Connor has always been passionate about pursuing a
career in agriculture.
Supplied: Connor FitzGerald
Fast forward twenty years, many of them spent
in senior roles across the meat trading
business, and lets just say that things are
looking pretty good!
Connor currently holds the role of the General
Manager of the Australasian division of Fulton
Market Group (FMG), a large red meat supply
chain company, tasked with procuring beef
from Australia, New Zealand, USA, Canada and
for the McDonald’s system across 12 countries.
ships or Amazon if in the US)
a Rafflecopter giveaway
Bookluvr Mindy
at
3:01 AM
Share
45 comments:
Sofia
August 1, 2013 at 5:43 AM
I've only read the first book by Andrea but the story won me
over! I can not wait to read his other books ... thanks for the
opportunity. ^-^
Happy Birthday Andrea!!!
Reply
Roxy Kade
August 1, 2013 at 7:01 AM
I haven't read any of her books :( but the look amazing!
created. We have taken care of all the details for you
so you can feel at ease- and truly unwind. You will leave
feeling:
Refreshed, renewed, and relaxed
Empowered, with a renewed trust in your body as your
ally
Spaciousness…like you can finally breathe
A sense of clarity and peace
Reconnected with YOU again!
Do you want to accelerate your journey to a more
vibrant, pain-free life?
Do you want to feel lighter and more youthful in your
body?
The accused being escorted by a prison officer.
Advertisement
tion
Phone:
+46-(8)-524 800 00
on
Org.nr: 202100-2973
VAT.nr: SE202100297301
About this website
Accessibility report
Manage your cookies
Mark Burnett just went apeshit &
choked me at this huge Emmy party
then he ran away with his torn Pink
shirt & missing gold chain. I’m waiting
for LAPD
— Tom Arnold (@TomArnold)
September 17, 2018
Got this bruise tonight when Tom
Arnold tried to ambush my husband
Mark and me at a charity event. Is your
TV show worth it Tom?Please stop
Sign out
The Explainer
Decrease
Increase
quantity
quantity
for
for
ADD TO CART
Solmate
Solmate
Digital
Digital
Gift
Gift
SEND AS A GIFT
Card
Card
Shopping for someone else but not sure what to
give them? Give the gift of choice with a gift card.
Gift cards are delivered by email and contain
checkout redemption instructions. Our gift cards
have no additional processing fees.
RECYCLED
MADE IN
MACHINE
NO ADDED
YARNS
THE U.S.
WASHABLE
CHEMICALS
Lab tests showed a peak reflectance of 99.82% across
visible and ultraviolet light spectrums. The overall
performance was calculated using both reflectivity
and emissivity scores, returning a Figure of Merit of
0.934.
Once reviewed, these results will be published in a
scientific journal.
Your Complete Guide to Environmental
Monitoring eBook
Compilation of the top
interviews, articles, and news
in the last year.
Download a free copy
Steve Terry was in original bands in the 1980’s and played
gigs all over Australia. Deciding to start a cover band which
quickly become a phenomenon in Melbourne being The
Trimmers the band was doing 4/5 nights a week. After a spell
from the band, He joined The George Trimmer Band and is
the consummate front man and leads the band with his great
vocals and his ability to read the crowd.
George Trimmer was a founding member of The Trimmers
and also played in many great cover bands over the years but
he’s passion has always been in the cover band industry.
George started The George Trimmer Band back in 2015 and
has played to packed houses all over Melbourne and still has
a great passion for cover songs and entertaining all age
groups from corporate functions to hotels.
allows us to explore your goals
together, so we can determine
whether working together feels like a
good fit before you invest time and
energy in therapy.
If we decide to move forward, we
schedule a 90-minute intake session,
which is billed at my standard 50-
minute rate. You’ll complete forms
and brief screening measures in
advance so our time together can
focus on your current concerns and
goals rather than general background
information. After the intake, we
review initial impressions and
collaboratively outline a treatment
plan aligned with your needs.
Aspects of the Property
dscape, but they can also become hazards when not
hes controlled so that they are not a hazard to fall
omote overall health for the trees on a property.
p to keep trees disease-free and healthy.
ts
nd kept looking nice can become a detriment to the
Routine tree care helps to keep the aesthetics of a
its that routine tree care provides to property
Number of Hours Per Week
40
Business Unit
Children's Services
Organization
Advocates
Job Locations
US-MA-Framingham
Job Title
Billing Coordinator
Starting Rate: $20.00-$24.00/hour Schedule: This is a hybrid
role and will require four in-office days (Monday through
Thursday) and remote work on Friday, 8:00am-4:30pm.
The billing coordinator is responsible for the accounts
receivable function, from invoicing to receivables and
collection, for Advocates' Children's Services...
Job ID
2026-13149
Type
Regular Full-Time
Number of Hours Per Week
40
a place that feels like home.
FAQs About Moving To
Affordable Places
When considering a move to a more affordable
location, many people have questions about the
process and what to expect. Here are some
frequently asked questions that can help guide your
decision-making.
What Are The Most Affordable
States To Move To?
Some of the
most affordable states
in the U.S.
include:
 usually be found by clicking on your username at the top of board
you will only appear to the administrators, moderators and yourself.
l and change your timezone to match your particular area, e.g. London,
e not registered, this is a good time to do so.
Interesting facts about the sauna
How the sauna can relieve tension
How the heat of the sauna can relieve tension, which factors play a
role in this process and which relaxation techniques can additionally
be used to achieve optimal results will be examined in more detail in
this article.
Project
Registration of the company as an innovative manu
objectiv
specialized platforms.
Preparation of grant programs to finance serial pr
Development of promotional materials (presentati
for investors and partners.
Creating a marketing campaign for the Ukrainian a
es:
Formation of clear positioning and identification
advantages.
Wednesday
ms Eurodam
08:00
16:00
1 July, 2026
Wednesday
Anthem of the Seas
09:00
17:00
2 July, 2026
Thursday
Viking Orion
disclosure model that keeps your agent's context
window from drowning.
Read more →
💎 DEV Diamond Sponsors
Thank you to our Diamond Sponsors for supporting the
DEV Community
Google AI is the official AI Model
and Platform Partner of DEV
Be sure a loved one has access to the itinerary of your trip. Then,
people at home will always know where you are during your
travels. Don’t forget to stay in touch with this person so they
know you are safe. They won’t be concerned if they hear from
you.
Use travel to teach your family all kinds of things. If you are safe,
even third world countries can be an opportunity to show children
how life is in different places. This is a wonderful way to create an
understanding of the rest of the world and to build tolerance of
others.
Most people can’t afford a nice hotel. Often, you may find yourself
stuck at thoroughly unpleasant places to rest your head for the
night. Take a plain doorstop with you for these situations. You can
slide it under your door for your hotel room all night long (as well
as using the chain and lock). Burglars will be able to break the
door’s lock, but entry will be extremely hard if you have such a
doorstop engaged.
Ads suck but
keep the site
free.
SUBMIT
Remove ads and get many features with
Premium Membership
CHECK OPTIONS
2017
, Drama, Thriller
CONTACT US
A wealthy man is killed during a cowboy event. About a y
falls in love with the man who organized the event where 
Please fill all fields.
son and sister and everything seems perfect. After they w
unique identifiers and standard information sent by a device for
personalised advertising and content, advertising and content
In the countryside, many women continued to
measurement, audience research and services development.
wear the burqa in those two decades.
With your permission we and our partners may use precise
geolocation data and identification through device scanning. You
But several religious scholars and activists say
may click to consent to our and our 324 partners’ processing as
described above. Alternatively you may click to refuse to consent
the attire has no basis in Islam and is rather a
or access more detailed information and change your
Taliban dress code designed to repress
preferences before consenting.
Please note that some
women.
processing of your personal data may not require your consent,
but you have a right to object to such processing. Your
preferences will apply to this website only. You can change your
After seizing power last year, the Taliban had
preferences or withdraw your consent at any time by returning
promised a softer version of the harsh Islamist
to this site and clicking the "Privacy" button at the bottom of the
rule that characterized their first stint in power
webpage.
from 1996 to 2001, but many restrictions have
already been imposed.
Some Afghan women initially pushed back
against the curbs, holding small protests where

■ ■ ■ ■ ■

» Task brief:
Faithfully copy every entry, leaving nothing out.

» Exercise output:
Connor has always been passionate about pursuing a
career in agriculture.
Supplied: Connor FitzGerald
Fast forward twenty years, many of them spent
in senior roles across the meat trading
business, and lets just say that things are
looking pretty good!
Connor currently holds the role of the General
Manager of the Australasian division of Fulton
Market Group (FMG), a large red meat supply
chain company, tasked with procuring beef
from Australia, New Zealand, USA, Canada and
for the McDonald’s system across 12 countries.
ships or Amazon if in the US)
a Rafflecopter giveaway
Bookluvr Mindy
at
3:01 AM
Share
45 comments:
Sofia
August 1, 2013 at 5:43 AM
I've only read the first book by Andrea but the story won me
over! I can not wait to read his other books ... thanks for the
opportunity. ^-^
Happy Birthday Andrea!!!
Reply
Roxy Kade
August 1, 2013 at 7:01 AM
I haven't read any of her books :( but the look amazing!
created. We have taken care of all the details for you
so you can feel at ease- and truly unwind. You will leave
feeling:
Refreshed, renewed, and relaxed
Empowered, with a renewed trust in your body as your
ally
Spaciousness…like you can finally breathe
A sense of clarity and peace
Reconnected with YOU again!
Do you want to accelerate your journey to a more
vibrant, pain-free life?
Do you want to feel lighter and more youthful in your
body?
The accused being escorted by a prison officer.
Advertisement
tion
Phone:
+46-(8)-524 800 00
on
Org.nr: 202100-2973
VAT.nr: SE202100297301
About this website
Accessibility report
Manage your cookies
Mark Burnett just went apeshit &
choked me at this huge Emmy party
then he ran away with his torn Pink
shirt & missing gold chain. I’m waiting
for LAPD
— Tom Arnold (@TomArnold)
September 17, 2018
Got this bruise tonight when Tom
Arnold tried to ambush my husband
Mark and me at a charity event. Is your
TV show worth it Tom?Please stop
Sign out
The Explainer
Decrease
Increase
quantity
quantity
for
for
ADD TO CART
Solmate
Solmate
Digital
Digital
Gift
Gift
SEND AS A GIFT
Card
Card
Shopping for someone else but not sure what to
give them? Give the gift of choice with a gift card.
Gift cards are delivered by email and contain
checkout redemption instructions. Our gift cards
have no additional processing fees.
RECYCLED
MADE IN
MACHINE
NO ADDED
YARNS
THE U.S.
WASHABLE
CHEMICALS
Lab tests showed a peak reflectance of 99.82% across
visible and ultraviolet light spectrums. The overall
performance was calculated using both reflectivity
and emissivity scores, returning a Figure of Merit of
0.934.
Once reviewed, these results will be published in a
scientific journal.
Your Complete Guide to Environmental
Monitoring eBook
Compilation of the top
interviews, articles, and news
in the last year.
Download a free copy
Steve Terry was in original bands in the 1980’s and played
gigs all over Australia. Deciding to start a cover band which
quickly become a phenomenon in Melbourne being The
Trimmers the band was doing 4/5 nights a week. After a spell
from the band, He joined The George Trimmer Band and is
the consummate front man and leads the band with his great
vocals and his ability to read the crowd.
George Trimmer was a founding member of The Trimmers
and also played in many great cover bands over the years but
he’s passion has always been in the cover band industry.
George started The George Trimmer Band back in 2015 and
has played to packed houses all over Melbourne and still has
a great passion for cover songs and entertaining all age
groups from corporate functions to hotels.
allows us to explore your goals
together, so we can determine
whether working together feels like a
good fit before you invest time and
energy in therapy.
If we decide to move forward, we
schedule a 90-minute intake session,
which is billed at my standard 50-
minute rate. You’ll complete forms
and brief screening measures in
advance so our time together can
focus on your current concerns and
goals rather than general background
information. After the intake, we
review initial impressions and
collaboratively outline a treatment
plan aligned with your needs.
Aspects of the Property
dscape, but they can also become hazards when not
hes controlled so that they are not a hazard to fall
omote overall health for the trees on a property.
p to keep trees disease-free and healthy.
ts
nd kept looking nice can become a detriment to the
Routine tree care helps to keep the aesthetics of a
its that routine tree care provides to property
Number of Hours Per Week
40
Business Unit
Children's Services
Organization
Advocates
Job Locations
US-MA-Framingham
Job Title
Billing Coordinator
Starting Rate: $20.00-$24.00/hour Schedule: This is a hybrid
role and will require four in-office days (Monday through
Thursday) and remote work on Friday, 8:00am-4:30pm.
The billing coordinator is responsible for the accounts
receivable function, from invoicing to receivables and
collection, for Advocates' Children's Services...
Job ID
2026-13149
Type
Regular Full-Time
Number of Hours Per Week
40
a place that feels like home.
FAQs About Moving To
Affordable Places
When considering a move to a more affordable
location, many people have questions about the
process and what to expect. Here are some
frequently asked questions that can help guide your
decision-making.
What Are The Most Affordable
States To Move To?
Some of the
most affordable states
in the U.S.
include:
 usually be found by clicking on your username at the top of board
you will only appear to the administrators, moderators and yourself.
l and change your timezone to match your particular area, e.g. London,
e not registered, this is a good time to do so.
Interesting facts about the sauna
How the sauna can relieve tension
How the heat of the sauna can relieve tension, which factors play a
role in this process and which relaxation techniques can additionally
be used to achieve optimal results will be examined in more detail in
this article.
Project
Registration of the company as an innovative manu
objectiv
specialized platforms.
Preparation of grant programs to finance serial pr
Development of promotional materials (presentati
for investors and partners.
Creating a marketing campaign for the Ukrainian a
es:
Formation of clear positioning and identification
advantages.
Wednesday
ms Eurodam
08:00
16:00
1 July, 2026
Wednesday
Anthem of the Seas
09:00
17:00
2 July, 2026
Thursday
Viking Orion
disclosure model that keeps your agent's context
window from drowning.
Read more →
💎 DEV Diamond Sponsors
Thank you to our Diamond Sponsors for supporting the
DEV Community
Google AI is the official AI Model
and Platform Partner of DEV
Be sure a loved one has access to the itinerary of your trip. Then,
people at home will always know where you are during your
travels. Don’t forget to stay in touch with this person so they
know you are safe. They won’t be concerned if they hear from
you.
Use travel to teach your family all kinds of things. If you are safe,
even third world countries can be an opportunity to show children
how life is in different places. This is a wonderful way to create an
understanding of the rest of the world and to build tolerance of
others.
Most people can’t afford a nice hotel. Often, you may find yourself
stuck at thoroughly unpleasant places to rest your head for the
night. Take a plain doorstop with you for these situations. You can
slide it under your door for your hotel room all night long (as well
as using the chain and lock). Burglars will be able to break the
door’s lock, but entry will be extremely hard if you have such a
doorstop engaged.
Ads suck but
keep the site
free.
SUBMIT
Remove ads and get many features with
Premium Membership
CHECK OPTIONS
2017
, Drama, Thriller
CONTACT US
A wealthy man is killed during a cowboy event. About a y
falls in love with the man who organized the event where 
Please fill all fields.
son and sister and everything seems perfect. After they w
unique identifiers and standard information sent by a device for
personalised advertising and content, advertising and content
In the countryside, many women continued to
measurement, audience research and services development.
wear the burqa in those two decades.
With your permission we and our partners may use precise
geolocation data and identification through device scanning. You
But several religious scholars and activists say
may click to consent to our and our 324 partners’ processing as
described above. Alternatively you may click to refuse to consent
the attire has no basis in Islam and is rather a
or access more detailed information and change your
Taliban dress code designed to repress
preferences before consenting.
Please note that some
women.
processing of your personal data may not require your consent,
but you have a right to object to such processing. Your
preferences will apply to this website only. You can change your
After seizing power last year, the Taliban had
preferences or withdraw your consent at any time by returning
promised a softer version of the harsh Islamist
to this site and clicking the "Privacy" button at the bottom of the
rule that characterized their first stint in power
webpage.
from 1996 to 2001, but many restrictions have
already been imposed.
Some Afghan women initially pushed back
against the curbs, holding small protests where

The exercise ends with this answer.